Records from a collection:

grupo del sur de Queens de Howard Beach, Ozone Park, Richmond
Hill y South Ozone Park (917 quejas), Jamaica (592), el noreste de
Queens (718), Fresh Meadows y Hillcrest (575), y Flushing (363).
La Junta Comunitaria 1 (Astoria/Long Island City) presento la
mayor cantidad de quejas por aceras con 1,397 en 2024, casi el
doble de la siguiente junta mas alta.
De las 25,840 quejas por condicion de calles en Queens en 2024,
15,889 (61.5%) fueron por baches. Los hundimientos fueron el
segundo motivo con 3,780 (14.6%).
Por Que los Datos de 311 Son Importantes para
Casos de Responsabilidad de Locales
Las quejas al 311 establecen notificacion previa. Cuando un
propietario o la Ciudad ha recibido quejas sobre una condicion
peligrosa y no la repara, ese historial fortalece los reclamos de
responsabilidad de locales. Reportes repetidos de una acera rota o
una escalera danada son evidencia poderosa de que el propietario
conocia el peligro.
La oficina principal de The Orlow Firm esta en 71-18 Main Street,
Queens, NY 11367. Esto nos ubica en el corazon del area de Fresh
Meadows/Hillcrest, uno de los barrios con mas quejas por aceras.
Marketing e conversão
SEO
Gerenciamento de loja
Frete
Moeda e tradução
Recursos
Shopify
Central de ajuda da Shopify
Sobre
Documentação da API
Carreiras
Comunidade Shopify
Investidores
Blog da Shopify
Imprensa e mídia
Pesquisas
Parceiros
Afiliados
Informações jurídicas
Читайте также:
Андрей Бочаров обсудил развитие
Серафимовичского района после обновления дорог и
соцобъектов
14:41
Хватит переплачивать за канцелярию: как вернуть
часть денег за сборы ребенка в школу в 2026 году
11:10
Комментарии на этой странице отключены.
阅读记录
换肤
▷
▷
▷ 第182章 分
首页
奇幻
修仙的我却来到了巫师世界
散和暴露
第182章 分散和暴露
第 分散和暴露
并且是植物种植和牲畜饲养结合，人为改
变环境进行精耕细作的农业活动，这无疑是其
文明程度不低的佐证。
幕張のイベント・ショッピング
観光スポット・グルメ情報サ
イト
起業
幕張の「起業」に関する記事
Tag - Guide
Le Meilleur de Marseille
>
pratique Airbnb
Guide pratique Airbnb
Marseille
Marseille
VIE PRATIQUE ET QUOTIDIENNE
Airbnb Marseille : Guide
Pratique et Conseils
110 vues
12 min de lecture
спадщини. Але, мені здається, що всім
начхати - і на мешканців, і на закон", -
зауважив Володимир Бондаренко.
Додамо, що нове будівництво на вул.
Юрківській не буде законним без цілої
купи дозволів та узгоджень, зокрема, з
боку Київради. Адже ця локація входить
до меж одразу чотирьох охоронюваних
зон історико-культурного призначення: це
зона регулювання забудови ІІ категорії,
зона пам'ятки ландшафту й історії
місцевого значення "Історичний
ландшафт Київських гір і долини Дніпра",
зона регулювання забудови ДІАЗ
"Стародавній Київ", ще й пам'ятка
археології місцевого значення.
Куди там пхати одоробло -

Aim of the task: When a line of the records has the word "Airbnb", pick it out and copy it.

Exercise response:
pratique Airbnb
Guide pratique Airbnb
Airbnb Marseille : Guide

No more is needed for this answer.